In-silico trials for patient-specific selection of atrial fibrillation treatment
PI: Rodriguez, Blanca
Department: Computer Science
Atrial fibrillation (AF) is the most common arrhythmia, affecting 1 in 45 people in the UK. After initial treatment, 60% of patients will newly present in the hospital with recurrent AF.
In his DPhil, Albert Dasi has a developed framework for in silico clinical trials to identify optimal therapies for AF. In silico trials refer to the use of human-based modelling and simulation to virtually test medical treatments. Widely accepted in engineering, it is now a promising approach in medicine. The framework focused on the technical challenges involved in (1) constructing large populations of virtual patients that present variability in important clinical features; (2) conducting in-silico trials to evaluate state-of-the-art therapies for AF; (3) developing a decision algorithm that, based on virtual patient features, selects an optimal treatment.

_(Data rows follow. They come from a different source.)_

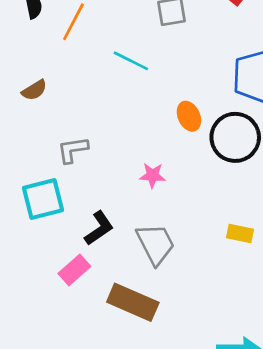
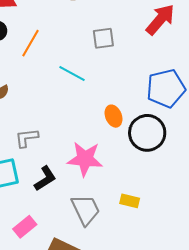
pink star: (152, 175) -> (85, 159), size x1.8
black L-shape: (99, 228) -> (45, 179), moved
yellow rectangle: (240, 233) -> (130, 201), moved

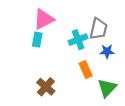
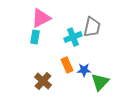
blue star: (107, 51) -> (84, 70), moved
orange rectangle: (86, 70) -> (67, 65), moved

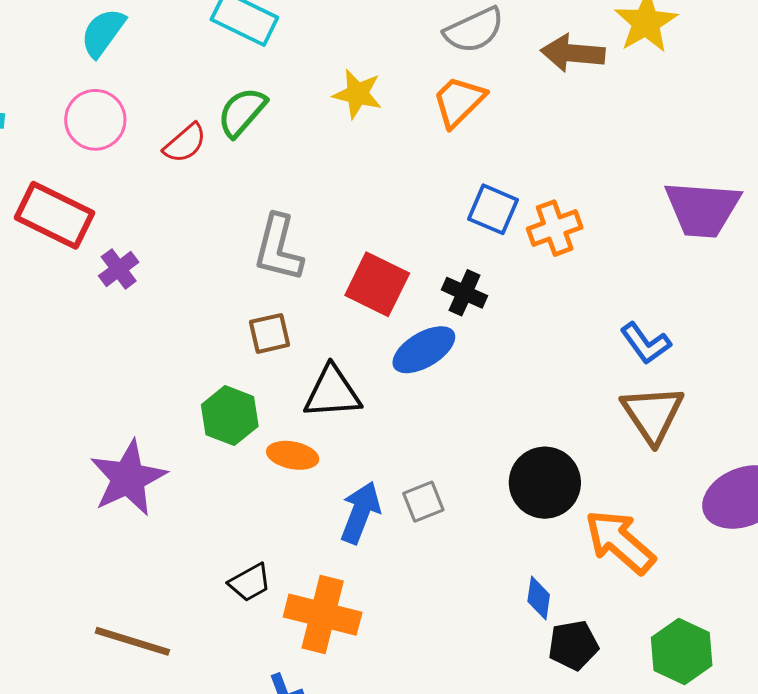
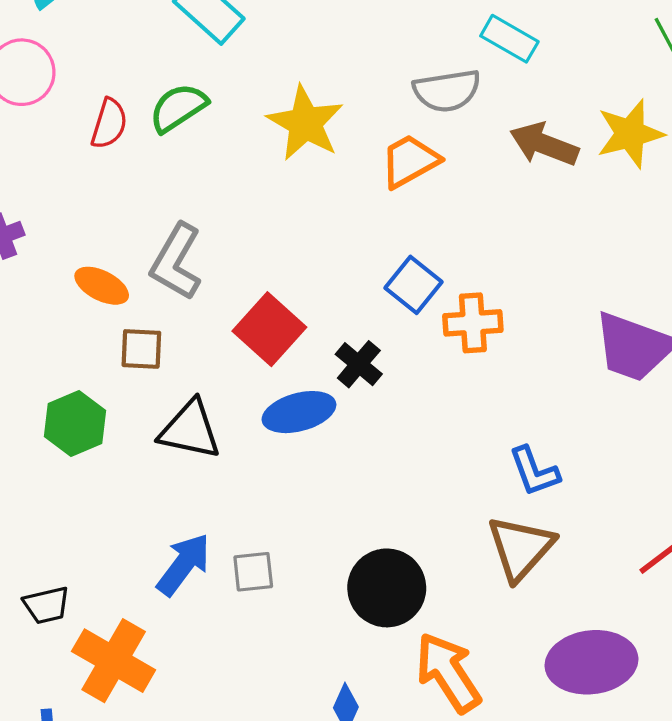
yellow star: (357, 94) -> (305, 123), size x1.4
red semicircle: (185, 143) -> (109, 124), turned -48
orange ellipse: (293, 455) -> (102, 286), moved

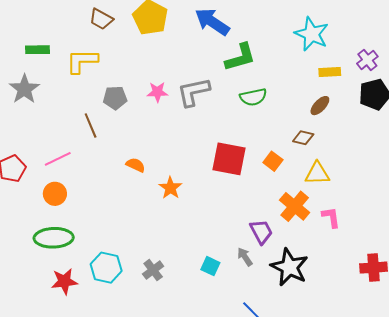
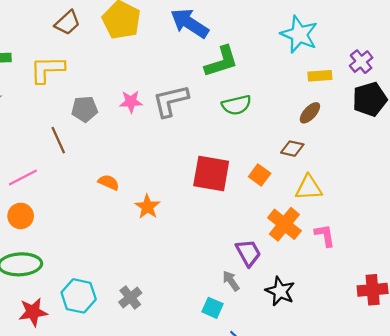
brown trapezoid: (101, 19) -> (67, 23), turned -70
cyan square: (210, 266) -> (212, 308), moved
black star: (289, 267) -> (280, 291), size x0.7

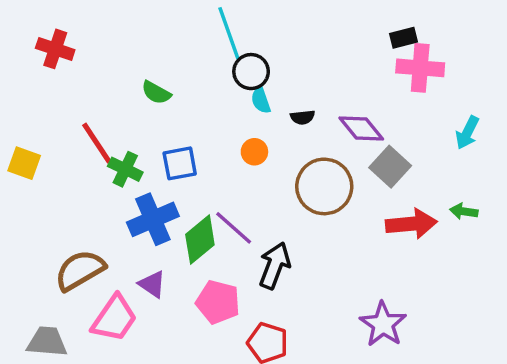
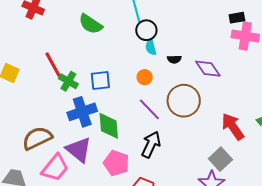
green semicircle: (156, 93) -> (91, 24), moved, size x1.4
gray square: (390, 167) -> (220, 159), moved
red arrow: (411, 224) -> (233, 127), turned -124
purple line: (234, 228) -> (149, 109), moved
green diamond: (200, 240) -> (109, 126), turned -60
purple triangle: (152, 284) -> (79, 150), size x1.6

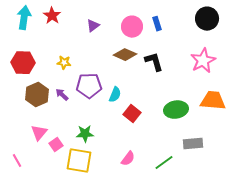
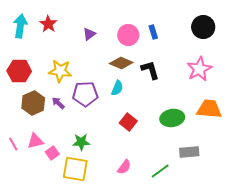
yellow star: (64, 63) -> (60, 71), size x1.6
cyan semicircle: (115, 95) -> (117, 88), moved
pink triangle: (39, 133) -> (35, 141), turned 36
pink line: (17, 161) -> (13, 144), moved

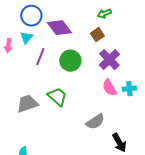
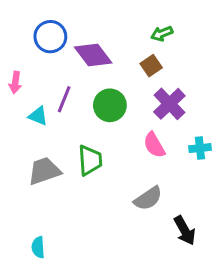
cyan triangle: (26, 38) -> (38, 116), moved, turned -48
pink semicircle: (109, 88) -> (154, 145), moved
green trapezoid: (57, 97) -> (90, 160), turned 45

Building on the digital evidence obtained from the simulations, we now aim to translate the developed research tool to clinical practice. For this, Albert will work directly with clinicians in two hospital centres that routinely deliver existing and novel treatments for AF. The immediate step in this direction is the definition of the requirements for impact in clinical practice, including validation of the theoretical findings with clinical data and defining an improved roadmap for risk stratification and therapy selection. With the technical challenges already solved, deep engagement with clinicians will provide the expertise and datasets required for the adaptation and validation of the decision algorithm to boost the efficacy of AF treatment. Similarly, this will increase the confidence in in-silico trials, supporting their integration into clinical practice. This could impact future guidelines of AF treatment, highlighting modelling and simulation as an assisting tool for optimal treatment selection. Great methodological impact is expected from this project, since the framework can be applied to every cardiac disease.